With the advent of deepfakes, it’s becoming even harder to separate truth from fiction. Deepfakes have the potential to damage almost anything they target—the 2020 political campaigns, local or international news and current events, even someone’s divorce proceedings. Virtually every news organization, social media platform, and technology company working in video is exploring how to detect and counteract deepfakes, but when we began researching this article, we found that few wanted to talk about it yet.
“If technology can create something, technologies should be able to detect whether it’s an authentic video or whether it has been edited,” says Petr Peterka, chief technology officer at RadioMobile and former CTO at Verimatrix, where he focused on anti-piracy and forensic video security.
“Deepfakes take your real image, knowledge about how your lips should move when you are pronouncing different sounds, and then it artificially, like CGI graphics, creates the movement of your lips to make it sound like you’ve said something,” says Peterka. “The same thing happens with audio. If somebody analyzes your voice, then they can synthesize something that you said that has your tone of voice, your accent, and everything else.”
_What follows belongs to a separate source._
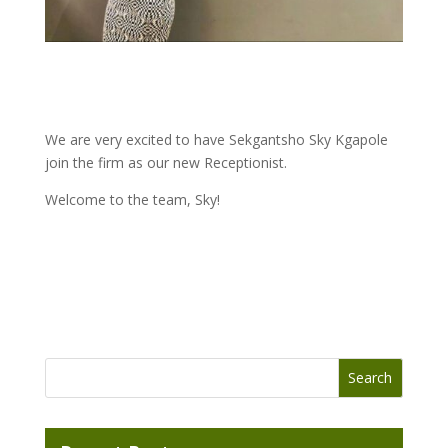
We are very excited to have Sekgantsho Sky Kgapole
join the firm as our new Receptionist.
Welcome to the team, Sky!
This is a nascent field, but in principal the content security business Peterka previously was in had very similar problems to solve. “Knowing some of the video capturing and editing and compression technologies, I think there must be a way to detect it.”
Deepfakes’ Troubling Spread
Deepfakes have primarily been used to take famous female entertainers and place their face onto pornography according to “The State of Deepfakes.” a research study conducted by Deeptrace, a technology company that does detection and monitoring of synthetic videos.
“Our research revealed that the deepfake phenomenon is growing rapidly online, with the number of deepfake videos almost doubling over the last seven months to 14,678,” wrote Giorgio Patrini, Founder, CEO, and Chief Scientist, Deeptrace in September 2019.
“This increase is supported by the growing commodification of tools and services that lower the barrier for non-experts to create deepfakes.” The company’s research identified multiple forums, open source code, apps, and platforms for deepfake content creation. According to the report, one service needs 250 images and two days of processing to create a realistic deepfake.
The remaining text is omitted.